* **TASK TO CARRY OUT**
Set down, word for word, only the lines from the start of the records through the line bearing "incitations fiscales"; include no pictures.

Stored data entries
━━━━━━━━━━━━━━━━━━━━

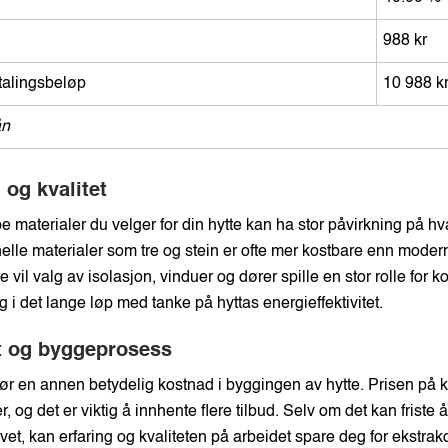
988 kr
etalingsbeløp
10 988 k
ån
 og kvalitet
e materialer du velger for din hytte kan ha stor påvirkning på hva
elle materialer som tre og stein er ofte mer kostbare enn modern
e vil valg av isolasjon, vinduer og dører spille en stor rolle for
 i det lange løp med tanke på hyttas energieffektivitet.
t og byggeprosess
jør en annen betydelig kostnad i byggingen av hytte. Prisen på
, og det er viktig å innhente flere tilbud. Selv om det kan friste 
tivet, kan erfaring og kvaliteten på arbeidet spare deg for ekstrak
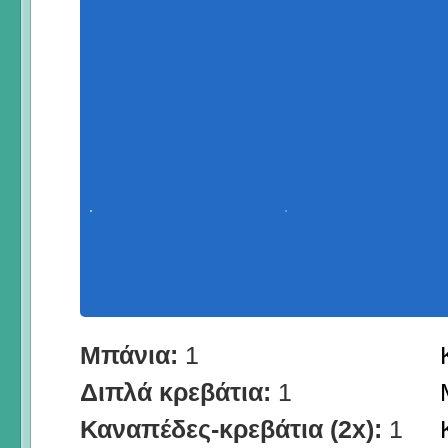
Μπάνια:
1
Διπλά κρεβάτια:
1
Καναπέδες-κρεβάτια (2x):
1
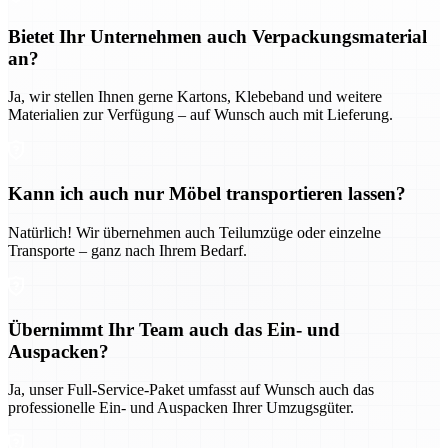
Bietet Ihr Unternehmen auch Verpackungsmaterial
an?
Ja, wir stellen Ihnen gerne Kartons, Klebeband und weitere
Materialien zur Verfügung – auf Wunsch auch mit Lieferung.
Kann ich auch nur Möbel transportieren lassen?
Natürlich! Wir übernehmen auch Teilumzüge oder einzelne
Transporte – ganz nach Ihrem Bedarf.
Übernimmt Ihr Team auch das Ein- und
Auspacken?
Ja, unser Full-Service-Paket umfasst auf Wunsch auch das
professionelle Ein- und Auspacken Ihrer Umzugsgüter.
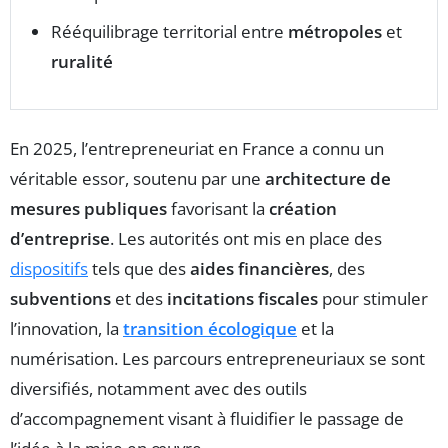
Rééquilibrage territorial entre
métropoles
et
ruralité
En 2025, l’entrepreneuriat en France a connu un
véritable essor, soutenu par une
architecture de
mesures publiques
favorisant la
création
d’entreprise
. Les autorités ont mis en place des
dispositifs
tels que des
aides financières
, des
subventions
et des
incitations fiscales
pour stimuler
l’innovation, la
transition écologique
et la
numérisation. Les parcours entrepreneuriaux se sont
diversifiés, notamment avec des outils
d’accompagnement visant à fluidifier le passage de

━━━━━━━━━━━━━━━━━━━━

* **TASK RESPONSE**
988 kr
etalingsbeløp
10 988 k
ån
 og kvalitet
e materialer du velger for din hytte kan ha stor påvirkning på hva
elle materialer som tre og stein er ofte mer kostbare enn modern
e vil valg av isolasjon, vinduer og dører spille en stor rolle for
 i det lange løp med tanke på hyttas energieffektivitet.
t og byggeprosess
jør en annen betydelig kostnad i byggingen av hytte. Prisen på
, og det er viktig å innhente flere tilbud. Selv om det kan friste 
tivet, kan erfaring og kvaliteten på arbeidet spare deg for ekstrak
Μπάνια:
1
Διπλά κρεβάτια:
1
Καναπέδες-κρεβάτια (2x):
1
Bietet Ihr Unternehmen auch Verpackungsmaterial
an?
Ja, wir stellen Ihnen gerne Kartons, Klebeband und weitere
Materialien zur Verfügung – auf Wunsch auch mit Lieferung.
Kann ich auch nur Möbel transportieren lassen?
Natürlich! Wir übernehmen auch Teilumzüge oder einzelne
Transporte – ganz nach Ihrem Bedarf.
Übernimmt Ihr Team auch das Ein- und
Auspacken?
Ja, unser Full-Service-Paket umfasst auf Wunsch auch das
professionelle Ein- und Auspacken Ihrer Umzugsgüter.
Rééquilibrage territorial entre
métropoles
et
ruralité
En 2025, l’entrepreneuriat en France a connu un
véritable essor, soutenu par une
architecture de
mesures publiques
favorisant la
création
d’entreprise
. Les autorités ont mis en place des
dispositifs
tels que des
aides financières
, des
subventions
et des
incitations fiscales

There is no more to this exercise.